Food Habits

Main Foods Taken

Wide range of prey items including earthworms, annelid worms, aquatic and terrestrial insects, crabs, shrimp, prawns, crayfish, other crustaceans, snails, freshwater and marine fish, frogs/toads, and snakes/lizards (Kushlan 1978a, 1978b).

Microhabitat For Foraging

Great variety including salt-marsh pools, tidal channels/flats, freshwater marshes/swamps, ocean inlets and lake margins. Generally prefers brackish/marine habitats with relatively shallow water (Willard 1977, Custer and Osborn 1978a). Has taken advantage of prey concentrations caused by declines in water level and areas where brackish and salt water mix (e.g., ocean inlets; Kushlan 1976b, Parnell and Soots 1978, Kushlan et al. 1985, Powell 1987, TLM). High water increased foraging flight distances for individuals at Lake Okeechobee, FL (Smith 1995). Water depth determined number of foraging individuals in Florida and N. Carolina wetlands (Kushlan 1976b, Custer and Osborn 1978b, Edelson and Collopy 1990). Mean water depth used for feeding (including gleanings off vegetation) in San Francisco Bay, CA, was 3 cm, with strikes taking place in shallow water near dense vegetation (Hom 1983). Water depth in salt-marsh pools used in s. New Jersey: 2–15 cm (Willard 1977). Experimental flocks of model Snowy Egrets attracted significantly more individuals to shallow (<20 cm) as opposed to deep (>20 cm) salt-marsh pools in s. New Jersey (TLM). In Florida, foraged along shorelines (47% of microhabitats) using walk slow behavior, and in pools (34%), where they foot-stirred (Kent 1986a, 1987). Preferred foraging along the edge (<1 m from shoreline) of salt marsh pools in s. New Jersey where foot-stirring, striking, and captures were most prevalent; larger pools (>100 m²) visited more frequently than small ones (Master 1989).

Food Capture And Consumption

Broadest behavioral repertoire (21 of 34 described behaviors) of all North American herons (Willard 1977, Kushlan 1978a). Behaviors include standing, bill-vibrating (tongue-flicking), head-swaying, pecking, walking slowly, walking quickly, running, hopping, leapfrog feeding, wing-flicking, openwing-feeding, underwing-feeding, foot-stirring, foot-raking, foot probing, foot paddling, hovering, hover-stirring, dipping, disturb and chase, and foot-dragging. Effectiveness may be enhanced owing to greater visual acuity than most other wading birds (Caldwell 1981).

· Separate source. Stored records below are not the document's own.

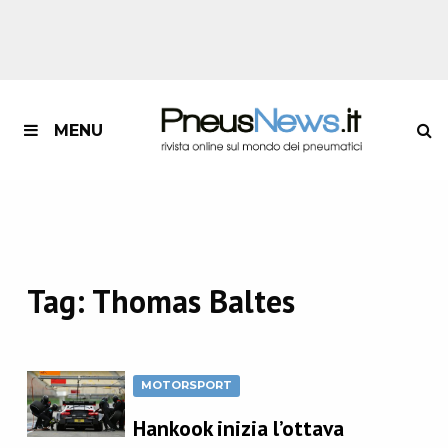
MENU
Tag:
Thomas Baltes
MOTORSPORT
Hankook inizia l’ottava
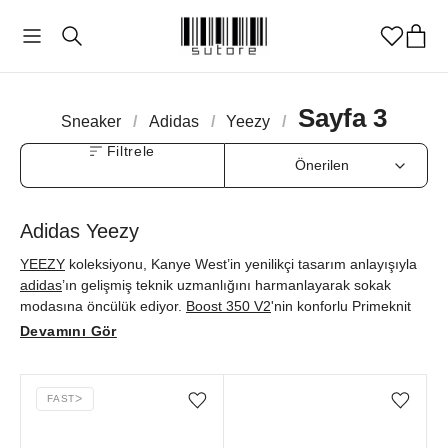
Sayfa 3
Sneaker
/
Adidas
/
Yeezy
/
Filtrele
Adidas Yeezy
YEEZY
koleksiyonu, Kanye West’in yenilikçi tasarım anlayışıyla
adidas
’ın gelişmiş teknik uzmanlığını harmanlayarak sokak
modasına öncülük ediyor.
Boost 350 V2
'nin konforlu Primeknit
yüzeyi ve
Foam RNR
'ın modern, minimal yapısı ön plana
Devamını Gör
çıkarken, YEEZY
Slide
Onyx modeli de basit çizgileri ve
rahatlığıyla günlük rutinlerin vazgeçilmezleri arasında. sutore’nin
ayrıcalıklı seçkisiyle YEEZY sneaker modellerini orijinallik
FAST
ᐳ
Favorilere ekle/çıkar
Favorilere ekle/çıkar
güvencesi ile keşfedebilirsiniz.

Many behaviors make use of distinctively colored feet (Kushlan 1978a). Only heron that uses 4 of the 5 foot movement behaviors (Hancock and Kushlan 1984). Foot-stirring is particularly suited for small prey consumed by this heron (Willard 1977, Hom 1983; see Diet, below). Foot-stirring associated with 66% (n = 6043) of strikes in San Francisco Bay (Hom 1983). Most frequently used foraging behaviors in s. New Jersey and Tampa Bay, FL, were walking slowly, foot-stirring, and disturb-and-chase (Willard 1977, Kent 1986a). In Tampa Bay, strike efficiency much lower using walk slow, foot stirring, and disturb-and-chase behaviors than standing, but did not differ between microhabitats (Kent 1987).

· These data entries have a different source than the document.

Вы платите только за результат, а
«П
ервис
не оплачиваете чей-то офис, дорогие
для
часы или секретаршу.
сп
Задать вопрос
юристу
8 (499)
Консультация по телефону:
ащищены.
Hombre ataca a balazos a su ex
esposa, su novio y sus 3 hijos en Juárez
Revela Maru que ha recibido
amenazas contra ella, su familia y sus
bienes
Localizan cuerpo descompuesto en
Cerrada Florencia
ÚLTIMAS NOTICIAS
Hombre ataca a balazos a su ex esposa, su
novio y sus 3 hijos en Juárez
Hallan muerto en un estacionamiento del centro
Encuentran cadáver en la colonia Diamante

In central Florida, breeders fed using hovering foraging techniques (including hovering over water, and sometimes raking water with feet) in artificial wetlands with fish concentrated at water surface (Edelson and Collopy 1990). In Louisiana, fed by dipping (i.e., putting head down while flying to catch prey) on dead fish discarded by shrimp trawlers (Rodgers 1974).

Variety of behaviors used not reflective of broad diet. A general survey indicated 4 most common prey items make up almost 75% of diet, suggesting species can be a specialist (Kushlan 1978a; see Diet, below). Individuals faced with relatively wider prey choice in Venezuela used fewer behaviors than those in s. Florida Everglades where prey choice was narrower (Kushlan et al. 1985). Behavioral flexibility suggests adaptability to a wide range of environmental and social foraging conditions. Used a variety of animated behaviors, especially disturb-and-chase, when foraging within confines of isolated salt-marsh pools in s. New Jersey (TLM). Switched to bill vibrating during spring tides when marsh is flooded and fish no longer confined to discrete pools (Master 1991). Luring fish may be more efficient than chasing under such conditions (Buckley and Buckley 1968, Master 1991). Bill-vibrating specifically attracted mosquito fish (Gambusia spp.) in Florida (Kushlan 1973).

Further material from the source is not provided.